Bruxelas – No último quarto de 2025 a BCE constatou um movimento significativo nos custos de crédito: os bancos da zona do euro aumentaram de forma líquida as taxas de juros sobre os empréstimos destinados às empresas, independentemente de seu porte. Esse salto, de 2% líquido no trimestre anterior para 12% no final do ano, revela um redesenho das condições financeiras que afeta tanto as PMI quanto as grandes corporações.
Apesar de a autoridade monetária ter mantido inalterados os seus próprios parâmetros de política — isto é, as taxas oficiais —, o preço do crédito para as empresas tornou‑se mais oneroso. Na prática, observamos um afastamento entre os alicerces da política monetária e as condições de mercado: os bancos, no que parece um movimento defensivo no tabuleiro financeiro, repercutiram riscos percebidos elevando as margens aplicadas aos mutuários.
A pesquisa da BCE sobre o acesso ao financiamento, relativa ao quarto trimestre de 2025, mostra ainda que um percentual líquido de 28% das empresas reportou aumentos nos custos de financiamento (juros, comissões e encargos operacionais), contra 23% no período precedente. Os requisitos de garantia também permaneceram elevados, com 14% das empresas assinalando aperto em garantias exigidas (ante 16% no terceiro trimestre).
Trata‑se de um padrão distinto daquele observado na primeira metade do ano anterior, quando, mesmo com queda no custo global do dinheiro, as instituições optaram por compensar a pressão sobre as margens elevando custos e comissões. Agora, contudo, a dinâmica é mais ampla: o custo direto do crédito subiu e os encargos acrescentaram pressão adicional.
As percepções das empresas sobre o ambiente macroeconômico seguem a ser um obstáculo à oferta de financiamento: 20% indicaram que as perspectivas económicas gerais limitam a disponibilidade de recursos externos (ante 19% no ciclo anterior). Paralelamente, a disposição dos bancos em emprestar mostrou uma leve melhoria — 4% positivo versus 2% —, ainda assim insuficiente para compensar o efeito combinando taxas mais altas e custos adicionais nas agências.

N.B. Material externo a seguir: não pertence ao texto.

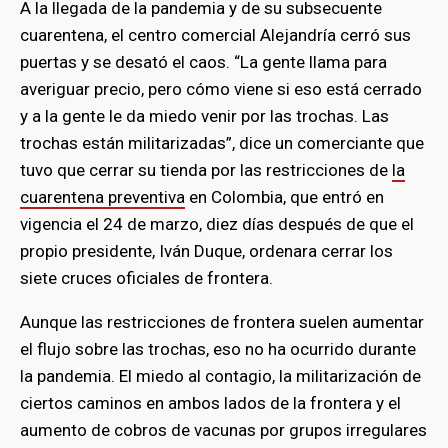
A la llegada de la pandemia y de su subsecuente
cuarentena, el centro comercial Alejandría cerró sus
puertas y se desató el caos. “La gente llama para
averiguar precio, pero cómo viene si eso está cerrado
y a la gente le da miedo venir por las trochas. Las
trochas están militarizadas”, dice un comerciante que
tuvo que cerrar su tienda por las restricciones de
la
cuarentena preventiva
en Colombia, que entró en
vigencia el 24 de marzo, diez días después de que el
propio presidente, Iván Duque, ordenara cerrar los
siete cruces oficiales de frontera.
Aunque las restricciones de frontera suelen aumentar
el flujo sobre las trochas, eso no ha ocurrido durante
la pandemia. El miedo al contagio, la militarización de
ciertos caminos en ambos lados de la frontera y el
aumento de cobros de vacunas por grupos irregulares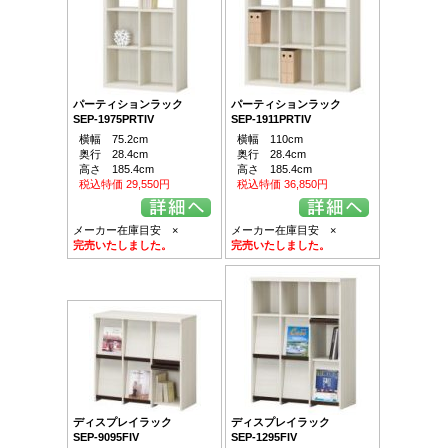
パーティションラック
パーティションラック
SEP-1975PRTIV
SEP-1911PRTIV
横幅 75.2cm
横幅 110cm
奥行 28.4cm
奥行 28.4cm
高さ 185.4cm
高さ 185.4cm
税込特価 29,550円
税込特価 36,850円
メーカー在庫目安 ×
メーカー在庫目安 ×
完売いたしました。
完売いたしました。
ディスプレイラック
ディスプレイラック
SEP-9095FIV
SEP-1295FIV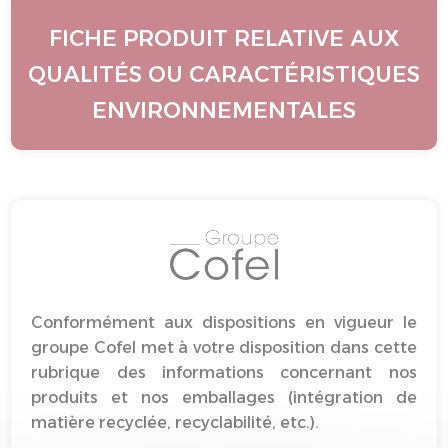
FICHE PRODUIT RELATIVE AUX
QUALITÉS OU CARACTÉRISTIQUES
ENVIRONNEMENTALES
Conformément aux dispositions en vigueur le
groupe Cofel met à votre disposition dans cette
rubrique des informations concernant nos
produits et nos emballages (intégration de
matière recyclée, recyclabilité, etc.).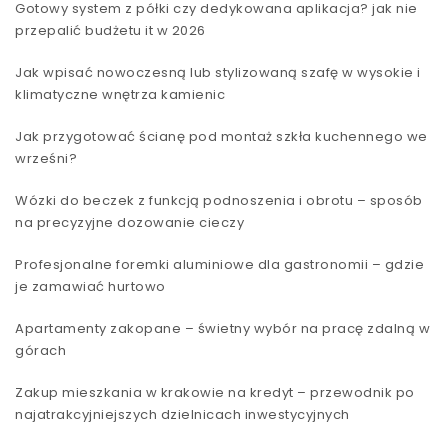
Gotowy system z półki czy dedykowana aplikacja? jak nie
przepalić budżetu it w 2026
Jak wpisać nowoczesną lub stylizowaną szafę w wysokie i
klimatyczne wnętrza kamienic
Jak przygotować ścianę pod montaż szkła kuchennego we
wrześni?
Wózki do beczek z funkcją podnoszenia i obrotu – sposób
na precyzyjne dozowanie cieczy
Profesjonalne foremki aluminiowe dla gastronomii – gdzie
je zamawiać hurtowo
Apartamenty zakopane – świetny wybór na pracę zdalną w
górach
Zakup mieszkania w krakowie na kredyt – przewodnik po
najatrakcyjniejszych dzielnicach inwestycyjnych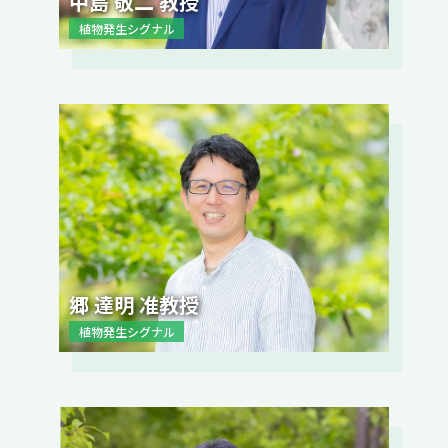
中島 敬二 教授
植物発生シグナル
郷 達明 准教授
植物発生シグナル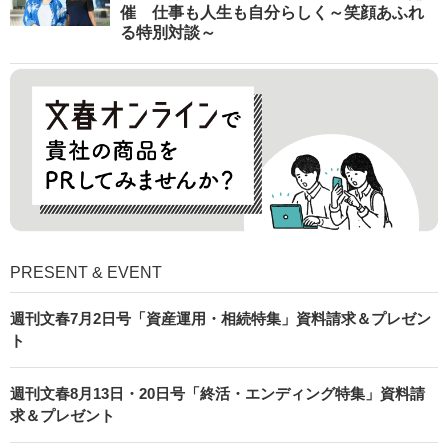
催 仕事も人生も自分らしく～笑顔あふれ
る特別対談～
PRESENT & EVENT
週刊文春7月2日号「資産運用・相続特集」資料請求＆プレゼン
ト
週刊文春8月13日・20日号「終活・エンディング特集」資料請
求＆プレゼント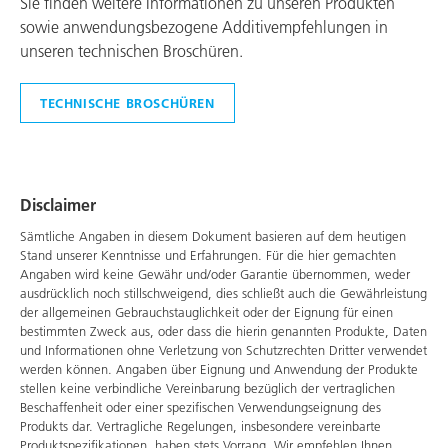
Sie finden weitere Informationen zu unseren Produkten
sowie anwendungsbezogene Additivempfehlungen in
unseren technischen Broschüren.
TECHNISCHE BROSCHÜREN
Disclaimer
Sämtliche Angaben in diesem Dokument basieren auf dem heutigen
Stand unserer Kenntnisse und Erfahrungen. Für die hier gemachten
Angaben wird keine Gewähr und/oder Garantie übernommen, weder
ausdrücklich noch stillschweigend, dies schließt auch die Gewährleistung
der allgemeinen Gebrauchstauglichkeit oder der Eignung für einen
bestimmten Zweck aus, oder dass die hierin genannten Produkte, Daten
und Informationen ohne Verletzung von Schutzrechten Dritter verwendet
werden können. Angaben über Eignung und Anwendung der Produkte
stellen keine verbindliche Vereinbarung bezüglich der vertraglichen
Beschaffenheit oder einer spezifischen Verwendungseignung des
Produkts dar. Vertragliche Regelungen, insbesondere vereinbarte
Produktspezifikationen, haben stets Vorrang. Wir empfehlen Ihnen,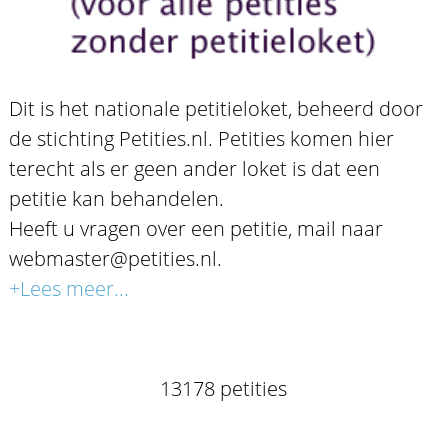
Dit is het nationale petitieloket, beheerd door
de stichting Petities.nl. Petities komen hier
terecht als er geen ander loket is dat een
petitie kan behandelen.
Heeft u vragen over een petitie, mail naar
webmaster@petities.nl.
+Lees meer...
13178 petities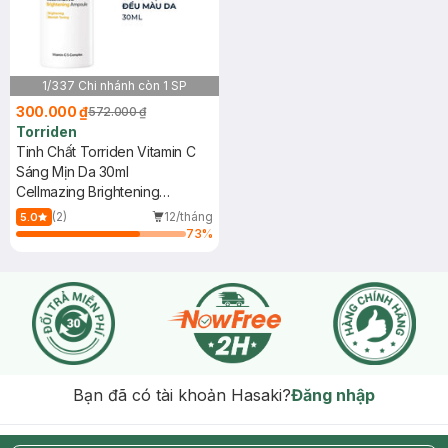
1/337 Chi nhánh còn 1 SP
300.000 ₫
572.000 ₫
Torriden
Tinh Chất Torriden Vitamin C
Sáng Mịn Da 30ml
Cellmazing Brightening
Ampoule
(2)
12/tháng
5.0
73
%
Bạn đã có tài khoản Hasaki?
Đăng nhập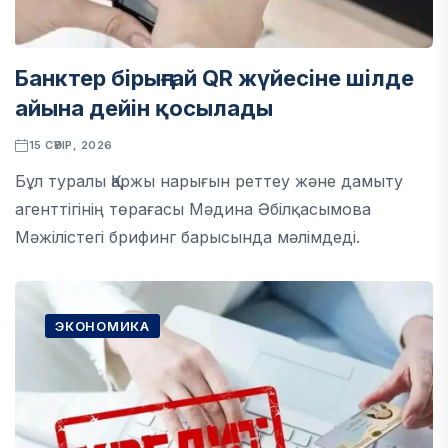
Банктер бірыңғай QR жүйесіне шілде
айына дейін қосылады
15 СӘУІР, 2026
Бұл туралы Қаржы нарығын реттеу және дамыту
агенттігінің төрағасы Мәдина Әбілқасымова
Мәжілістегі брифинг барысында мәлімдеді.
ЭКОНОМИКА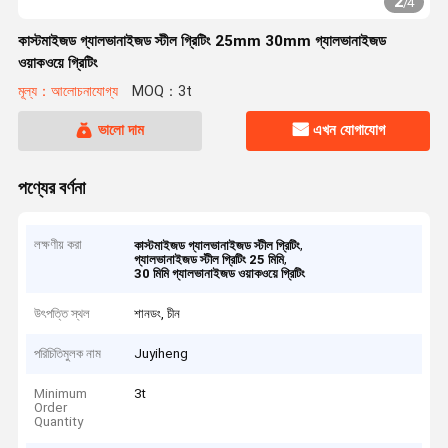
2
/
4
কাস্টমাইজড গ্যালভানাইজড স্টীল গ্রিটিং 25mm 30mm গ্যালভানাইজড
ওয়াকওয়ে গ্রিটিং
মূল্য：আলোচনাযোগ্য
MOQ：3t
ভালো দাম
এখন যোগাযোগ
পণ্যের বর্ণনা
লক্ষণীয় করা
,
কাস্টমাইজড গ্যালভানাইজড স্টীল গ্রিটিং
,
গ্যালভানাইজড স্টীল গ্রিটিং 25 মিমি
30 মিমি গ্যালভানাইজড ওয়াকওয়ে গ্রিটিং
উৎপত্তি স্থল
শানডং, চীন
পরিচিতিমুলক নাম
Juyiheng
Minimum
3t
Order
Quantity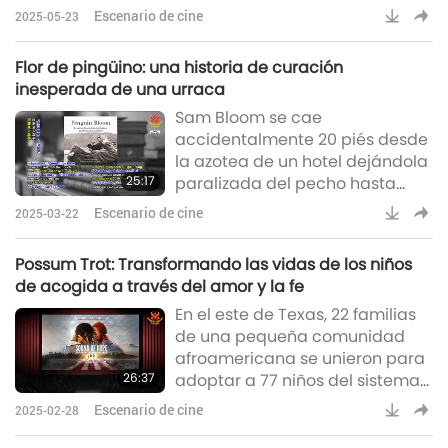
comparte con ella la mágica
Escenario de cine
2025-05-23
historia del Principito. A medida
que su vínculo se profundiza,
Flor de pingüino: una historia de curación
aprende que las cosas más
inesperada de una urraca
importantes de la vida solo se
Sam Bloom se cae
ven con el corazón, no con los
accidentalmente 20 piés desde
ojos. ¿Qué aventuras vivirá la
la azotea de un hotel dejándola
niñita a través de sus historias?
25:17
paralizada del pecho hasta
abajo. Mientras lucha por
Escenario de cine
2025-03-22
recuperarse, una urraca se
convierte en una posible fuente
Possum Trot: Transformando las vidas de los niños
de consuelo y curación.
de acogida a través del amor y la fe
En el este de Texas, 22 familias
de una pequeña comunidad
afroamericana se unieron para
26:37
adoptar a 77 niños del sistema
de acogida. Estos niños tienen
Escenario de cine
2025-02-28
graves problemas de conducta
e indecibles traumas infantiles.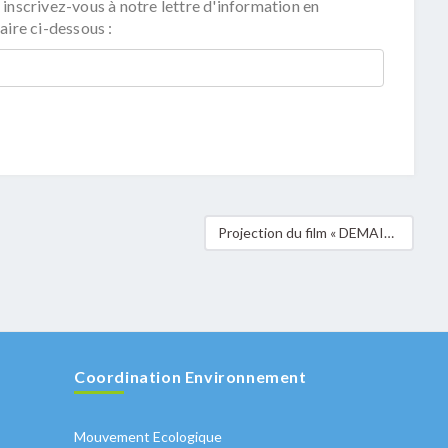
 inscrivez-vous à notre lettre d'information en
aire ci-dessous :
Projection du film « DEMAIN » dans la Vallée de l’Alzette
Coordination Environnement
Mouvement Ecologique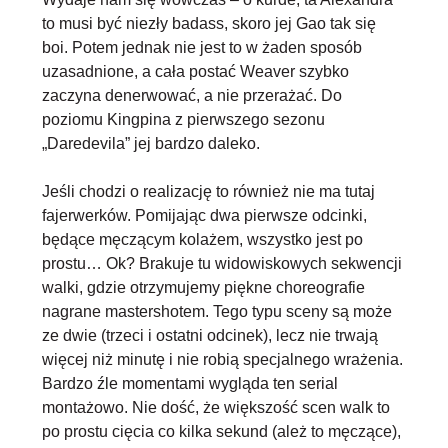
to musi być niezły badass, skoro jej Gao tak się
boi. Potem jednak nie jest to w żaden sposób
uzasadnione, a cała postać Weaver szybko
zaczyna denerwować, a nie przerażać. Do
poziomu Kingpina z pierwszego sezonu
„Daredevila” jej bardzo daleko.
Jeśli chodzi o realizację to również nie ma tutaj
fajerwerków. Pomijając dwa pierwsze odcinki,
będące męczącym kolażem, wszystko jest po
prostu… Ok? Brakuje tu widowiskowych sekwencji
walki, gdzie otrzymujemy piękne choreografie
nagrane mastershotem. Tego typu sceny są może
ze dwie (trzeci i ostatni odcinek), lecz nie trwają
więcej niż minutę i nie robią specjalnego wrażenia.
Bardzo źle momentami wygląda ten serial
montażowo. Nie dość, że większość scen walk to
po prostu cięcia co kilka sekund (ależ to męczące),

O resultado prático desse ajuste é um aperto nas margens empresariais: 10% líquido das empresas sinalizou lucros mais baixos, embora esse indicador tenha melhorado em relação aos 13% do trimestre anterior. Geograficamente, os maiores aumentos líquidos nas taxas de juro sobre empréstimos foram observados na Bulgária e na Grécia (ambas 19%), seguidas pela Lituânia (18%).
Em termos estratégicos, o episódio ilustra a delicada tectônica de poder entre política monetária e intermediação bancária: mesmo com a estabilidade formal das taxas do BCE, os bancos redesenham as condições de crédito em função de percepções de risco e de necessidade de preservar capitais. É um movimento de xadrez em que as peças se reposicionam nas bordas do tabuleiro, com consequências palpáveis sobre a capacidade de investimento e a resiliência das empresas na zona do euro.